2018年10月28日日曜日

リッツ・カールトンに学ぶ地域医療創生

 2018年10月25日。人とホスピタリティ研究所所長の高野登先生を講師にお迎えして「いのちの現場とおもてなしの心」〜医療従事者における接遇とは〜 と題し、社団医療法人養生会接遇特別講演会がパレスいわやで開催されました。

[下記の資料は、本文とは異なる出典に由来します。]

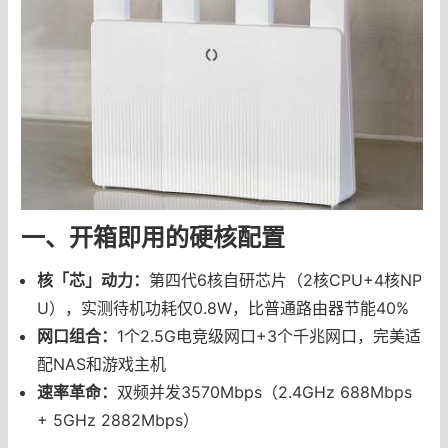
一、开箱即用的硬核配置
核「芯」动力：
第四代6核自研芯片（2核CPU+4核NP
U），实测待机功耗仅0.8W，比普通路由器节能40%
网口组合：
1个2.5G电竞级网口+3个千兆网口，完美适
配NAS和游戏主机
速率革命：
双频并发3570Mbps（2.4GHz 688Mbps
+ 5GHz 2882Mbps）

 高野氏は各ビジネス誌やレジャー誌で常にトップクラスの評価を得ているリッツ・カールトン・ホテルの元日本支社長で、従業員に“おもてなしの極意”を徹底的に叩き込んでこられた人物です。高野氏は、最高のおもてなしとは、設備でもマニュアルでもなく“人の価値”だと言います。たとえ、豪華な建物と完璧なサービスマニュアルがあっても、そこに企業の熱いパッションが根底に流れていなければ、ホテルが単なる宿泊施設の域を超えることはなく、企業の“心”と“魂”が従業員を通してお客様に伝わって初めてホテルはひとつのブランドへと昇華されると言うのです。

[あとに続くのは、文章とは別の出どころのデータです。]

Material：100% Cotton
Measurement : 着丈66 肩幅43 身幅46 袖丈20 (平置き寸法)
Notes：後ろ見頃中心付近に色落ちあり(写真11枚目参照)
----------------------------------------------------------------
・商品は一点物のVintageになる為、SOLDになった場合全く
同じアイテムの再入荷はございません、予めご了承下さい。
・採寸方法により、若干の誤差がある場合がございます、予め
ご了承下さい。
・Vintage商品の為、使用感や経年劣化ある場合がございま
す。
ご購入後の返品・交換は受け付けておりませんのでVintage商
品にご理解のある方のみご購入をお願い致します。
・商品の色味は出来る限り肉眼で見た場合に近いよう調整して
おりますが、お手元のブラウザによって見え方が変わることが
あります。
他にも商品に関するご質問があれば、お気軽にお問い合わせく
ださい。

 講演の冒頭で高野氏は最高の笑顔で「仕事は一生かけて人格を形成するためのもの」と断言されました。そして、その神々しく揺ぎ無い姿に圧倒され「これまでの自分は仕事を通してきちんと人格を鍛えてきただろうか?」と深く猛省させられる、まさにハッとした瞬間でした。高野氏は続けて“サービス”と“おもてなし”との違いを明確に定義づけしました。サービスとは、いつでも・どこでも・誰にでも提供する、客との契約に基づく商品であり、徹底したマニュアル管理により質を担保することができます。一方、おもてなしは、個々の客の、その時・その場における固有の状況を丁寧に観察し、客がどんなことを望み、何を必要としているかを想像し、マネジメントを創造した者にだけ提供できる、今だけ・ここだけ・あなたにだけの特別なものです。相手の心に自分の心を寄り添わせて、相手の立場になって対話する姿勢そのものであり、一人ひとりの相手が求めているものの違いに気づき、感じ取る“感性”が必要になります。その先に互いの“感動”と“感謝”が生まれ、決して飽きることなく、やりがいをもって何度でも繰り返したくなる善循環へとつながっていきます。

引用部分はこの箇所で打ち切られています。